Giuro che la prima volta che ti ho vista, non lo sapevo.
Qualcosa immaginavo ma non ne ero sicuro, per niente.
La pelle bianca e morbida, le labbra rosse, il tuo saper parlare di cose molto importanti
tipo le poesie di Carver o le canzoni del primo Bob Dylan e anche tutte le fasi fondamentali della storia di questo cazzo di mondo.
Continuavi a baciarmi ovunque, e insistentemente senza sosta su qualsiasi parte del mio corpo…
mettevi a dura prova i miei muscoli che vibravano dal troppo piacere, la pelle di paraffina e di brividi.
Giuro che non lo sapevo.
Di sottofondo poi i gatti ubriachi sui tetti che suonavano le canzoni popolari anni ’20
ed il tuo profumo che piano si divulgava lungo tutto il perimetro della stanza che emanava un odore di donna mai sentito prima.
Futuro impercettibile di questi momenti talmente unici nei quali capisci che la tristezza è solo la paura di avere tristezza,
come la vecchiaia che è solo la paura di diventar vecchi, come la voglia di “avere” tralasciando l’importante bisogno di essere.
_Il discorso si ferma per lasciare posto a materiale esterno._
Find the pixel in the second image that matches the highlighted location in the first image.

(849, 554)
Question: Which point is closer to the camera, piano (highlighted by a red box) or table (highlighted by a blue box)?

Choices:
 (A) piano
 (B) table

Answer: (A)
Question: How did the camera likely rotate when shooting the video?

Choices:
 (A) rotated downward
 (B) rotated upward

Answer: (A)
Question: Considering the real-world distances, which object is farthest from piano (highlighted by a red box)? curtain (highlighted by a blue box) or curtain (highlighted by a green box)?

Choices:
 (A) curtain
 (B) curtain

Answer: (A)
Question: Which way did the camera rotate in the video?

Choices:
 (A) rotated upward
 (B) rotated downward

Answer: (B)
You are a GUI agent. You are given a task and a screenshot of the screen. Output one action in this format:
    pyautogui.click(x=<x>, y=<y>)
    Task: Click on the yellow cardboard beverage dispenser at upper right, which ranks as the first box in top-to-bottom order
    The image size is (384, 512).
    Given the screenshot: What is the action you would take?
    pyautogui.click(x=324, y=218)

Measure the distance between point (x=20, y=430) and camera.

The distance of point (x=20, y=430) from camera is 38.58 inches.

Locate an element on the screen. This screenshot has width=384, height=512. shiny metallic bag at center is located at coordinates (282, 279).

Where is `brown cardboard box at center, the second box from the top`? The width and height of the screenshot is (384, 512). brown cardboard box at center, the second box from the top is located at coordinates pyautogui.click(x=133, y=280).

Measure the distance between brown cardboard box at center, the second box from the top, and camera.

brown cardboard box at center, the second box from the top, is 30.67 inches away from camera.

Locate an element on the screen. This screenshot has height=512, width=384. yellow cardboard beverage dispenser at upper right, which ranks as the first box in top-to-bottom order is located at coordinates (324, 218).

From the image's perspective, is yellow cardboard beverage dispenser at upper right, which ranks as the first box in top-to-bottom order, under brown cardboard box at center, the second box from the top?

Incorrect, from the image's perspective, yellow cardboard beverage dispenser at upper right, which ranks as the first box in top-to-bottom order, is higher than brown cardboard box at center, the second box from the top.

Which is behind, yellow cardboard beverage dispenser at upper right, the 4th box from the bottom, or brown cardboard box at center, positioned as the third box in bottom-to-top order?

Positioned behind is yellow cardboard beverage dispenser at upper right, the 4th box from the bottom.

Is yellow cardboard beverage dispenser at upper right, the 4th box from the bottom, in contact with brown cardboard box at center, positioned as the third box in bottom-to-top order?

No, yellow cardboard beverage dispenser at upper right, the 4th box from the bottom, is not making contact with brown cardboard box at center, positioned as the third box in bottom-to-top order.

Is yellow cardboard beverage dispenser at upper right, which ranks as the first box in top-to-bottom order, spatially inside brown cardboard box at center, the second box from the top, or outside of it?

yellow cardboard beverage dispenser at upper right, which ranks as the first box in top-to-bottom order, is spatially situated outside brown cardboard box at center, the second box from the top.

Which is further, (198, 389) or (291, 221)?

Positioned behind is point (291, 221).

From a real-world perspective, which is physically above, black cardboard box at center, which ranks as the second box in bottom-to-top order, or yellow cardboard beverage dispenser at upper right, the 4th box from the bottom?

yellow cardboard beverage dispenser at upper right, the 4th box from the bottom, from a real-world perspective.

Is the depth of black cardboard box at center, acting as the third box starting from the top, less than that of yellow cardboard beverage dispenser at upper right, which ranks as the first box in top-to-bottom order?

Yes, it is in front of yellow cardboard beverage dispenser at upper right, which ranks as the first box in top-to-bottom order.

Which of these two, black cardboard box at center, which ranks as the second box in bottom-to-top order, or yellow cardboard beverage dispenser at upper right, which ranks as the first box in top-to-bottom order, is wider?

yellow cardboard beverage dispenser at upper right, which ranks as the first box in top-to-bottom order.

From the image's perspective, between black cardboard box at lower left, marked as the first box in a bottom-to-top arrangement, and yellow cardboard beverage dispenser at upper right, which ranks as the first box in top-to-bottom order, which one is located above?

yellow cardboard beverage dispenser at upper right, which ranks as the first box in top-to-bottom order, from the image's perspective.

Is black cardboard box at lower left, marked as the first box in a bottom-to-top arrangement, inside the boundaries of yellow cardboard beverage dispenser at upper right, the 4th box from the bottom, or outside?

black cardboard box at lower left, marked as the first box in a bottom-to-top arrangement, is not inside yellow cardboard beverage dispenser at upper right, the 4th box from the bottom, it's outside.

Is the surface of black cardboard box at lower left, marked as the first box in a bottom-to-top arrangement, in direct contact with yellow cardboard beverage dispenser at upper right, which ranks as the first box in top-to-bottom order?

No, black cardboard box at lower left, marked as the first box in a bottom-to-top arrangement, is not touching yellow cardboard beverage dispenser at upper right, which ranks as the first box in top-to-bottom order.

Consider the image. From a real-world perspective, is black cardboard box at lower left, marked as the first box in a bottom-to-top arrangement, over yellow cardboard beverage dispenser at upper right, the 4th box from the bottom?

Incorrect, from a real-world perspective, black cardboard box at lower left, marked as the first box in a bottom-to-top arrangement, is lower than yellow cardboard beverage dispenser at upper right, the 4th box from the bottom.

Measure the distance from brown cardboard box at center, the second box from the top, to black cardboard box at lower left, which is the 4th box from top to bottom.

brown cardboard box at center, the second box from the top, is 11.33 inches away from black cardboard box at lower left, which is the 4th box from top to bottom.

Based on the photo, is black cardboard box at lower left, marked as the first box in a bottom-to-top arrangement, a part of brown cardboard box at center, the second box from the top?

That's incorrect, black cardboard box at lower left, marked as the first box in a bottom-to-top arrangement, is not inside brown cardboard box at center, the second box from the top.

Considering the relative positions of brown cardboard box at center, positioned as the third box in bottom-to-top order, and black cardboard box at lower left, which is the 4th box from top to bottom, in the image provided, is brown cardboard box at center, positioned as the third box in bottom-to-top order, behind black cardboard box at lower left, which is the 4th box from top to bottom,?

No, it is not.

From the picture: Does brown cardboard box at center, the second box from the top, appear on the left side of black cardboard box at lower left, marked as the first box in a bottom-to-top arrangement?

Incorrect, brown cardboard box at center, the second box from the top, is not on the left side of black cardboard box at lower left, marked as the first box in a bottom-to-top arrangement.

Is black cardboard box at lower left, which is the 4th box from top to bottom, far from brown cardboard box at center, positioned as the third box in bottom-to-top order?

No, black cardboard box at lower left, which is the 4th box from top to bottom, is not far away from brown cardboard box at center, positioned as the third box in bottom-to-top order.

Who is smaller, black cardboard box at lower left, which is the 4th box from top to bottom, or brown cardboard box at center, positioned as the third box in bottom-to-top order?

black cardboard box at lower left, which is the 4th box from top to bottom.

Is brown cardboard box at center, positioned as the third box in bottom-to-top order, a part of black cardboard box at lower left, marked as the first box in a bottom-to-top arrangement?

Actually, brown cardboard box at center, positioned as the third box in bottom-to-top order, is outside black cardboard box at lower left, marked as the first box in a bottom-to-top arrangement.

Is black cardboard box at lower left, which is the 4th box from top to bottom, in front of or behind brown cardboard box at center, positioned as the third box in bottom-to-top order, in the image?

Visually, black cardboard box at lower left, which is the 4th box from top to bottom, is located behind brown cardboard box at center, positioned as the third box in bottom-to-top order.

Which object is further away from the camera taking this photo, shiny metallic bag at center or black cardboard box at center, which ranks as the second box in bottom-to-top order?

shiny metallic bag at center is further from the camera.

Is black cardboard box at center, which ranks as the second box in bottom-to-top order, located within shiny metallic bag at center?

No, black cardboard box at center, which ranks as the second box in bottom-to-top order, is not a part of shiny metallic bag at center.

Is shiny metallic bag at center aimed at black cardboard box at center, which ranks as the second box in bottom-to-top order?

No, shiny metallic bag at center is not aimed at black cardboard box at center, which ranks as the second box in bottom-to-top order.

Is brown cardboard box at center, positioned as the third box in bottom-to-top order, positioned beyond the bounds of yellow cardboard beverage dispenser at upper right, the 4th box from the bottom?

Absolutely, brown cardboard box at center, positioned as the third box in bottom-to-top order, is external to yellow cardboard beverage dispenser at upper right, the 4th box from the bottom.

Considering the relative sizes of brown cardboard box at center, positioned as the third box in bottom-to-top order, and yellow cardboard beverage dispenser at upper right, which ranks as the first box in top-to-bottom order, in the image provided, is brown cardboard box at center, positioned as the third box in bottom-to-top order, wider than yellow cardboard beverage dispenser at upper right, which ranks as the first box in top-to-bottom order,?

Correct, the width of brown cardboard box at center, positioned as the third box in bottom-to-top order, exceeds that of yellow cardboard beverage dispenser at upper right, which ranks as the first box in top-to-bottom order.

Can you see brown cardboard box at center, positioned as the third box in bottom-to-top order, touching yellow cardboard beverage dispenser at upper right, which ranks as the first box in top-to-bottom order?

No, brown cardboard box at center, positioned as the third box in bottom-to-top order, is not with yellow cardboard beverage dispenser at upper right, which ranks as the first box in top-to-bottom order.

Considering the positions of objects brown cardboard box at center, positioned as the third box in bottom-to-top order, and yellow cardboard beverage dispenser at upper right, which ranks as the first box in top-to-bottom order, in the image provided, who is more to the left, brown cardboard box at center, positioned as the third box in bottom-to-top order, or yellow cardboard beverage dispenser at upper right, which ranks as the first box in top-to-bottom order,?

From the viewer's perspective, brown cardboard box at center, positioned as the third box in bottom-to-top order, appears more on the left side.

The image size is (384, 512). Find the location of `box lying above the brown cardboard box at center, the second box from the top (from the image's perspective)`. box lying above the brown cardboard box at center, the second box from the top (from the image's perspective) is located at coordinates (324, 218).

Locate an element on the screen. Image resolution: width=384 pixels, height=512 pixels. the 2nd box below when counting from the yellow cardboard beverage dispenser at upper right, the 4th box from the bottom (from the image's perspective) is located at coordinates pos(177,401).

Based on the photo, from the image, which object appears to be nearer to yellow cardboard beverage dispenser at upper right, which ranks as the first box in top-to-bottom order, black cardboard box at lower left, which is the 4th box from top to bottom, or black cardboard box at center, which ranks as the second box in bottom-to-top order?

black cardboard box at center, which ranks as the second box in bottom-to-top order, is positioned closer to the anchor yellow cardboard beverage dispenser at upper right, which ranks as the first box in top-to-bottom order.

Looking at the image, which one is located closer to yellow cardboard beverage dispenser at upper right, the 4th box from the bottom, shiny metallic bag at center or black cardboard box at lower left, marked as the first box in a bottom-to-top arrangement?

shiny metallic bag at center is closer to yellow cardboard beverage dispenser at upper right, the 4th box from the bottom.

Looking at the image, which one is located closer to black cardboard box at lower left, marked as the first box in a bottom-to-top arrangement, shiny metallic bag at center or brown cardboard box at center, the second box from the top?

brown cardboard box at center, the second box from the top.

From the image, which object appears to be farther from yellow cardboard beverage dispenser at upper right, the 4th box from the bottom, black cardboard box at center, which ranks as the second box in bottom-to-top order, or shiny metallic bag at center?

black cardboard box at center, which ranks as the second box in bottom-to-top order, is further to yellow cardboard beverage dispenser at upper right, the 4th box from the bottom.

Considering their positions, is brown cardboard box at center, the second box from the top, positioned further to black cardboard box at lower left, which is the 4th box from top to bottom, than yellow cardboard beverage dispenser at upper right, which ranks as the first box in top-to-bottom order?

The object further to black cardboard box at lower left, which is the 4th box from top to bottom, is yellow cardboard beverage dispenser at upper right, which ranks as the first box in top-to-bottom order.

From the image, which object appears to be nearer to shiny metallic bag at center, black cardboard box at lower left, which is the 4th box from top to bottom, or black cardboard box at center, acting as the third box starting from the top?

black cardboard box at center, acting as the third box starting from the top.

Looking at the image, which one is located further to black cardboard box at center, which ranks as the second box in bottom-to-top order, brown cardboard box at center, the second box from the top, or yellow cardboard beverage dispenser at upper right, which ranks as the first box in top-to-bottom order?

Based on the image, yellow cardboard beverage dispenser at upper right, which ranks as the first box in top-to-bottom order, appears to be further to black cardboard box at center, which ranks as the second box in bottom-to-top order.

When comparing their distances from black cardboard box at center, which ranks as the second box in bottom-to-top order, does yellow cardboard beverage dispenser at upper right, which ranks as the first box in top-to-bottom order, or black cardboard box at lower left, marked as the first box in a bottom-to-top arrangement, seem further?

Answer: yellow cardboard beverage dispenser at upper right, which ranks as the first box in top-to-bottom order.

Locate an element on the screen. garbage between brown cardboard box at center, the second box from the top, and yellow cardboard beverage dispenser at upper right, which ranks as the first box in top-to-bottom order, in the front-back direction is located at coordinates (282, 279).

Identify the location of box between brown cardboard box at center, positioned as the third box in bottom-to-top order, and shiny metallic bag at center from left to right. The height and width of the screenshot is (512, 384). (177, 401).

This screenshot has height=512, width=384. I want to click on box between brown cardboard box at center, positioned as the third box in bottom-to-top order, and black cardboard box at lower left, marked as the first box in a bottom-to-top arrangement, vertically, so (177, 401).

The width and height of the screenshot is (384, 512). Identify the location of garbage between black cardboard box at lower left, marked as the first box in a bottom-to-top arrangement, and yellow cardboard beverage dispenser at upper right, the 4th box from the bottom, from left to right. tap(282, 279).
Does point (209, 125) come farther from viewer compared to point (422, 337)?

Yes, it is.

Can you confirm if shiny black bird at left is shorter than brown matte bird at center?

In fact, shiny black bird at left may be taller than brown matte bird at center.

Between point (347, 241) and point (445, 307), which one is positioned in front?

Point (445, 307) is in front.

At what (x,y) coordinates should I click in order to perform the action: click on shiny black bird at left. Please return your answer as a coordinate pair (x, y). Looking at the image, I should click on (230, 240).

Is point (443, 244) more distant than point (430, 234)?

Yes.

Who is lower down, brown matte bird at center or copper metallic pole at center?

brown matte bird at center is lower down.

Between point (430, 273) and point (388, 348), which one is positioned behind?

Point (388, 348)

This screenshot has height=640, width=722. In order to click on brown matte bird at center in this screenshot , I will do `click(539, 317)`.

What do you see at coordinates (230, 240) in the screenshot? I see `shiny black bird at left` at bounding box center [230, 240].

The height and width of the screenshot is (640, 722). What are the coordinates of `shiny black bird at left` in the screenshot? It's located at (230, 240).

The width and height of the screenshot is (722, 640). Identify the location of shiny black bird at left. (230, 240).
Tutte cose che a quanto pare già sai, tu che da quella sera nella quale abbiamo bevuto troppo non te ne sei mai andata da casa mia.
due ore a notte a coprire la non paura di morire, per restare svegli per non sprecare tempo per sentirsi vivi,
per strapparsi via i vestiti e i neuroni rimasti a barcollare nelle pareti del cranio.
Ti osservo mentre dormi in una notte che per noi non è mai una notte qualunque,
soprattutto per te che mentre dormi sorridi con una mano che poggia sul tuo mento tenendo in bella vista
il tuo viso insolente.
Se fossi un vero musicista, scriverei una canzone e la intitolerei banalmente “NOTTURNO”, ma il mio basso
è troppo lontano ed io sono troppo nudo per alzarmi e raggiungerlo…
Se fossi un vero poeta scriverei una poesia bellissima e poi cercherei di farla pubblicare su una
di quelle riviste indipendenti che poi indipendenti da cosa ancora non si sa…
Il punto è che sono io, per quello ti guardo senza fare una mossa, altrimenti sarei una cosa già vista e rivista,
un film in bianco e nero, o un libro underground…
invece sono io, io e basta per quello ti guardo e ti contemplo come se fossi l’unico Dio nel quale credo.
Sogno. Mi trovo in un vecchio castello.
Le mura sono lisce… di roccia.
sento una musica in alcune stanze, una musica lontana.
Forse è Debussy… ma non ne sono sicuro.
I vetri delle finestre si sono ghiacciati, come spesso succede con le intenzioni della giovinezza..
cammino nel castello: ai muri quadri antichissimi, forse ancora più antichi del concetto che io ho di antico, sono belli.
Mi fermo davanti ad uno di questi che raffigura una donna, sotto c’è una dedica in greco che non riesco a decifrare
ma sicuramente sarà qualcosa di bello.
Fuori c’è il mare della costa azzurra e il vento sbatte sulle finestre senza chiedere scusa o permesso, senza chiedere nulla.
Esco. Fuori nel giardino è pieno di pozzanghere e ci sono talmente tante statue che si riflettono dentro queste pozzanghere,
che sembra una di quelle feste con un sacco di gente.
E mentre sogniamo ti sniffo sulle cosce, la poesia del mondo quello violentato, da te , da me, dagli altri, dalle nostre guerre
dalle altre guerre, da tutti gli infiniti modi per dire grazie, per guardare avanti, per non dimenticarsi l’uno dell’altra domani mattina
quando io dopo essere stato sveglio tutta la notte, crollerò in un sonno profondo, e tu ti sveglierai ignorando il fatto
di essere stata a tua volta il sogno di qualcun altro.
Ma la notte dura ancora un po’ e mentre sento i primi cani pisciare per strada, le prime porte di casa aprirsi, i primi profumi di caffè
le lamette del vicino che sbattono sul lavandino, bè nonostante questo ancora manca un po’, ed io vorrei organizzarmi queste ultime ore..
anche se ho paura di non fare in tempo a dirti tutto…
Al sorgere del sole tu andrai via, ed io so già che ripercorrerò le lenzuola verdi che non laverò per molto tempo, bacerò i cuscini
sui quali sono rimasti pochi capelli che ti ho strappato tra violenza e risate strozzate, quindi sei libera di andare
ma sicuramente riposerò su una collina blu e a te solo a te dedicherò l’anima più profonda di ogni mia poesia.
Perché lo sai le parole molto spesso, hanno un destino migliore di chi le scrive.